Thursday, July 8, 2010

A Tale of Two Georges

thursday, july 8, 2010
...........................................................................................................................................................................

I have not before used this blog to post a book review, but the book I'm now reading, Family of Secrets, by Russ Baker, merits a very close look, as a work on its way to drawing together the threads of a modern mystery that most believed would never yield to a solution - the assassination of President Kennedy.  That is not to say that Baker has solved the mystery...he has not.  But his research is pointing in the direction of, if not an outright solution, at least an explanation that makes sense, and is not weighed down by poor research and disinformation.

I was seventeen years old in November of 1963, and share the inexplicable feeling of many that something other than a civil servant was murdered on that day.  As we grasped for the meaning of the day and weekend following the crime, many of us felt the death of the youthful hope brought on by Kennedy's election in 1960.  There was a sense that the old guard would soon pass away, and a new generation would be free to take a second and better look at the world in a way that acknowledged problems and looked for solutions.  Kennedy's attitude toward the Americas to the south alone, (except for Cuba, the Kennedy blind spot) spoke to a new international relationship based in the parity between nations that a global economy would soon demand, rather than on the brutal power of empire.  When Kennedy died, it was as if the empire had won after all, and for many, idealism was put up on a shelf.

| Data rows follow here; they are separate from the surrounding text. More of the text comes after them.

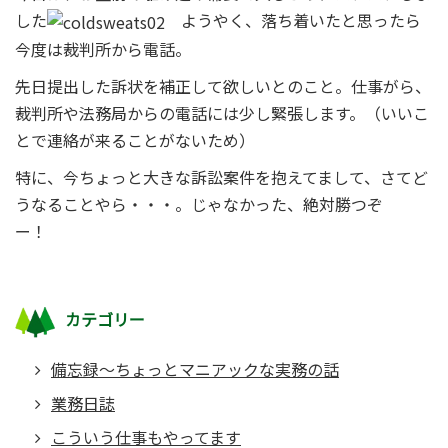
した
ようやく、落ち着いたと思ったら
今度は裁判所から電話。
先日提出した訴状を補正して欲しいとのこと。仕事がら、
裁判所や法務局からの電話には少し緊張します。（いいこ
とで連絡が来ることがないため）
特に、今ちょっと大きな訴訟案件を抱えてまして、さてど
うなることやら・・・。じゃなかった、絶対勝つぞ
ー！
カテゴリー
備忘録～ちょっとマニアックな実務の話
業務日誌
こういう仕事もやってます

As Baker points out in his book, research and public commentary on the Kennedy assasination, carries the risk of labeling by the mainstream media as conspiracy theory, a legacy of the years of exploitive and populist investigations, described in books, articles and web pages of often dubious scholarship, a cottage industry driven by public hunger for an alternative to the inherently dissatisfactory version of history emerging from the deliberations of the Warren Commission and never improved upon by numerous subsequent government-sponsored inquiries. 

To give such efforts their due however, it must be acknowledged that over the decades since 1963 a core narrative has begun to emerge that would have remained buried but for the efforts of this army of historical archeologists.